Saved entries
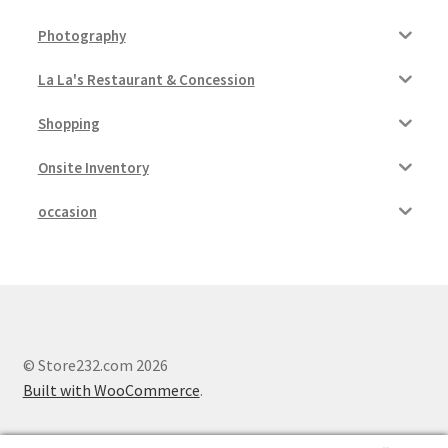
Photography
La La's Restaurant & Concession
Shopping
Onsite Inventory
occasion
© Store232.com 2026
Built with WooCommerce
.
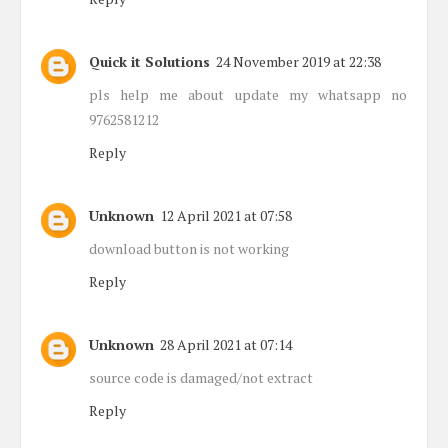
Quick it Solutions
24 November 2019 at 22:38
pls help me about update my whatsapp no
9762581212
Reply
Unknown
12 April 2021 at 07:58
download button is not working
Reply
Unknown
28 April 2021 at 07:14
source code is damaged/not extract
Reply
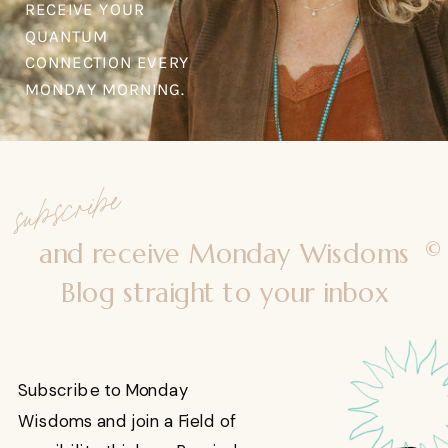
RECEIVE YOUR
QUANTUM
CONNECTION EVERY
MONDAY MORNING.
subscribe
©
and receive Monday Wisdoms
Blog straight to your inbox
Subscribe to Monday
Wisdoms and join a Field of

▶ TASK ITEM:
Print exactly, and only, the lines from the line that contains "CONNECTION EVERY" through the last line of the records.

▶ TASK SOLUTION:
CONNECTION EVERY
MONDAY MORNING.
subscribe
©
and receive Monday Wisdoms
Blog straight to your inbox
Subscribe to Monday
Wisdoms and join a Field of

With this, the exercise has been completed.